#### [Task directions]
Print every entry again exactly, with no pictures.

Collected data
***

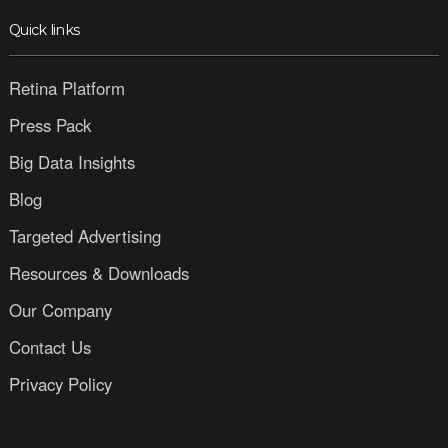
Quick links
Retina Platform
Press Pack
Big Data Insights
Blog
Targeted Advertising
Resources & Downloads
Our Company
Contact Us
Privacy Policy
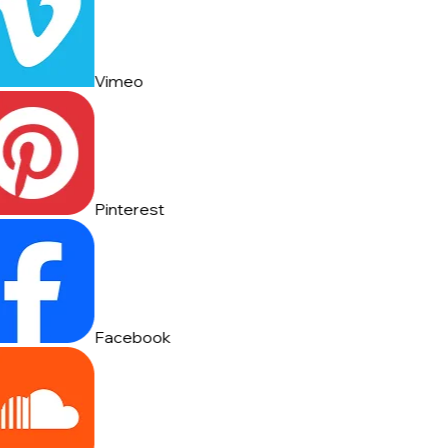
Vimeo
Pinterest
Facebook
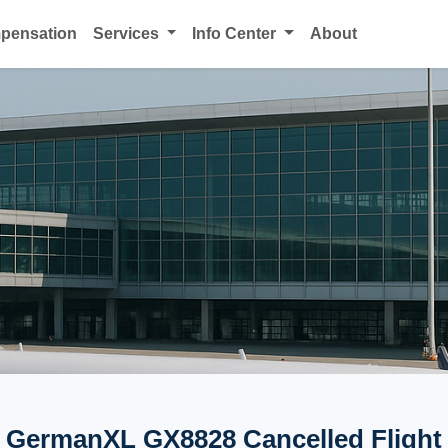
mpensation
Services
Info Center
About
GermanXL GX8828 Cancelled Flight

***

#### [Your response]
Quick links
Retina Platform
Press Pack
Big Data Insights
Blog
Targeted Advertising
Resources & Downloads
Our Company
Contact Us
Privacy Policy
Vimeo
Pinterest
Facebook
mpensation
Services
Info Center
About
GermanXL GX8828 Cancelled Flight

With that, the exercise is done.